Nel 1920 Maria Loreta Di Tanna, la mia nonna materna, giunse a Youngstown, Ohio, dall’Italia. Riuscì così a riunirsi con suo marito, Giangregorio Mendozzi. La donna poté risparmiarsi il successivo difficile decennio della Grande Depressione, poiché nel 1928, quando mia madre aveva solo sei anni, Maria Loreta morì dando alla luce il suo ultimo figlio. Dopo l’inattesa scomparsa di sua moglie, nonno Mendozzi affidò i suoi due figli più piccoli a delle famiglie italiane con l’incarico di farli crescere nel vicinato. Le figlie che restarono a casa, mia madre Francesca e sua sorella Norma, erano sorvegliate e accudite da Carmela, la sorella sposata a loro devota, e da due altre donne fidate, zia Assunta e comare Filomena. Svanì così ogni ricordo diretto che mia madre conservava di Maria Loreta. Nel giro di qualche anno sparirono il corredo e le fotografie personali della donna. In questo modo per molti anni mia madre continuò a sentire il desiderio di un oggetto, un ricordo tangibile di sua madre. Questo desiderio si sarebbe realizzato nel 1973, durante un viaggio di famiglia a Capracotta, il paese natale di Maria Loreta Di Tanna, nell’alto Molise. Lì una parente custodiva un prezioso cimelio di famiglia salvato dalla Seconda Guerra Mondiale.

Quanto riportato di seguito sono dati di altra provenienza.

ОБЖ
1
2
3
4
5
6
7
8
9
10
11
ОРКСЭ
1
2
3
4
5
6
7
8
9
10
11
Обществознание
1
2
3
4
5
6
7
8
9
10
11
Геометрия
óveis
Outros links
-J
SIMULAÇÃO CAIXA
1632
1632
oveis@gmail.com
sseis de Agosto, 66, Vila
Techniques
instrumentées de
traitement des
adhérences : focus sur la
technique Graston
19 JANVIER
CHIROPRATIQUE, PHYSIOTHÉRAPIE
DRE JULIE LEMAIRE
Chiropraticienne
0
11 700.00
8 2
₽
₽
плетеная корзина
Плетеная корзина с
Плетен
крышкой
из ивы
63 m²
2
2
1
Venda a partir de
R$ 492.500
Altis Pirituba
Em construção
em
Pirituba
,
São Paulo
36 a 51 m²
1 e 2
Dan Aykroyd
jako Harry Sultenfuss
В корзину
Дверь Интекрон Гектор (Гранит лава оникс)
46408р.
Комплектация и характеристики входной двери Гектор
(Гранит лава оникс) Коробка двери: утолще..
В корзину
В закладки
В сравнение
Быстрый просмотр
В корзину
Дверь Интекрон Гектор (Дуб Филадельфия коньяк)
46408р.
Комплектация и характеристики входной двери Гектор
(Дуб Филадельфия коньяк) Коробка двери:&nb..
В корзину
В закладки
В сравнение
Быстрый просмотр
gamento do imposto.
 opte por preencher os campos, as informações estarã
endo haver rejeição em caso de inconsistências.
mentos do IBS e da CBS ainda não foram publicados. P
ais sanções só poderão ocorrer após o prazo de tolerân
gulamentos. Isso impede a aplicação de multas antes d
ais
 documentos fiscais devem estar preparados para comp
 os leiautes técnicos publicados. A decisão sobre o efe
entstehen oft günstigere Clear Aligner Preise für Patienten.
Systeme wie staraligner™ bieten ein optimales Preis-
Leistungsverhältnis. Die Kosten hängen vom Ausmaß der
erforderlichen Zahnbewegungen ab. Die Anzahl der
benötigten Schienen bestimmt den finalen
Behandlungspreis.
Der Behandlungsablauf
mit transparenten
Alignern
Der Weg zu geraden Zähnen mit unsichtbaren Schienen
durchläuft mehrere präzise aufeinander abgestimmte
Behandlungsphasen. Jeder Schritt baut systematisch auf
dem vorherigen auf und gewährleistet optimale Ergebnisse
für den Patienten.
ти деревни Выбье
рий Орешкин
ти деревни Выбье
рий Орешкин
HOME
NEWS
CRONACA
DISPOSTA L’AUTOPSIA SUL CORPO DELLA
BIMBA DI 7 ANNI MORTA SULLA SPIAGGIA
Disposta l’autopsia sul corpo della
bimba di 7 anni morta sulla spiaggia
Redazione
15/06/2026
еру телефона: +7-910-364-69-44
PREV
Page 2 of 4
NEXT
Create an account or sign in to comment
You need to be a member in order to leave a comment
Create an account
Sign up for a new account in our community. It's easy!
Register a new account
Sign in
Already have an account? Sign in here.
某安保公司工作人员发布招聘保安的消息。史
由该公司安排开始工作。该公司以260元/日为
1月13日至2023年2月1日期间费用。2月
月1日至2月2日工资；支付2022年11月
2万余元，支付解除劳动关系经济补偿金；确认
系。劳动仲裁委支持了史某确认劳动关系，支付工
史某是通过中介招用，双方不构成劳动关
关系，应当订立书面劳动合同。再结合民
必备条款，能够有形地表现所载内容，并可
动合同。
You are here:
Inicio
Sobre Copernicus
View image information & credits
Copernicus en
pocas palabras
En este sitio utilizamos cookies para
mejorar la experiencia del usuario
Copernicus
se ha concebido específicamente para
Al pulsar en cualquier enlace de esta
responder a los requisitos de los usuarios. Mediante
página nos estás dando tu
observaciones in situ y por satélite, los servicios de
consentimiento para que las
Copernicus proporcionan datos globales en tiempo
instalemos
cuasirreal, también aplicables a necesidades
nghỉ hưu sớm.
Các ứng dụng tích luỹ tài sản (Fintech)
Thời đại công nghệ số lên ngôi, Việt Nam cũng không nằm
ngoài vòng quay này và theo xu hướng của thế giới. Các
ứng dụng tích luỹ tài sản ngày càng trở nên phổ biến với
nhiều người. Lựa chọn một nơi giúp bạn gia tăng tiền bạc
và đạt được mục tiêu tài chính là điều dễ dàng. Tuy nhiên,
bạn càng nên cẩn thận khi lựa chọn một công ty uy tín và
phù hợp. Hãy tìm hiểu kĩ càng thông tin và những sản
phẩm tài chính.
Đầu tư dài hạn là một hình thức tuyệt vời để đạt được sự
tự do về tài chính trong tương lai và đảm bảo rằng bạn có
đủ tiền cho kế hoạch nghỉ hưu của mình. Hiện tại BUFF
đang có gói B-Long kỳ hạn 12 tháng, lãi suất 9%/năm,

Dal settembre 1943 fino al maggio 1944, l’esercito tedesco resisteva lungo la Linea Gustav, un fronte difensivo sugli Appennini. L’obiettivo era di impedire agli Alleati di liberare Roma. Dietro le linee i tedeschi operavano con la tecnica del “fare terra bruciata”, per non consentire all’esercito anglo-americano di utilizzare Capracotta e gli altri numerosi paesi di montagna sui quali poggiava l’odiato Fronte Gustav. Tra la fine dell’autunno e l’inizio dell’inverno del 1944, le truppe tedesche distrussero sistematicamente quasi tutti gli edifici di Capracotta. Le donne e i bambini andarono a rifugiarsi nel cimitero del paese o nella chiesa, dove trascorsero un terribile inverno. Gli uomini erano nascosti nei boschi intorno per evitare di subire il rastrellamento e l’utilizzo come manodopera coatta da parte delle SS naziste.
Quando i miei genitori e mia sorella si recarono in visita in Italia per la prima volta nel 1973, restarono per un po’ di tempo a Capracotta per andare a trovare zia Letta (Antonietta Del Castello), la zia di mia madre. L’aria fresca di montagna e la compagnia degli altri famigliari del posto rese il soggiorno veramente piacevole. Mia sorella racconta che un giorno, mentre lei e i miei genitori erano seduti in cucina a casa di zia Letta, la vecchia zia attirò l’attenzione di mia madre su un punto lungo la strada. “Quella era la casa che apparteneva alla famiglia di tua madre”, disse zia. Poi si girò e indicò un‘antica zuccheriera riposta nella credenza di ceramica. “Francesca,” disse zia Letta, “prendila, perché era di tua madre prima che partisse per l’America. Era una delle pochissime cose sopravvissute alla granata che ha abbattuto la casa. Per tutto questo tempo l’ho custodita per te.” Che dire, per certi doni le lacrime sono il ringraziamento migliore…
Avvolta amorevolmente in strati multipli di un quotidiano italiano, la preziosa zuccheriera (foto in alto) percorse in sicurezza il viaggio di ritorno a Girard, Ohio, per restare custodita orgogliosamente per quasi tre decenni nella credenza di ceramica dei miei genitori. Ora che si trova a casa di mia sorella, dopo la morte di mia madre, questo cimelio di famiglia non smette mai di sorprendere e di dare qualche insegnamento sulla morte, l’amore, la guerra e i legami famigliari.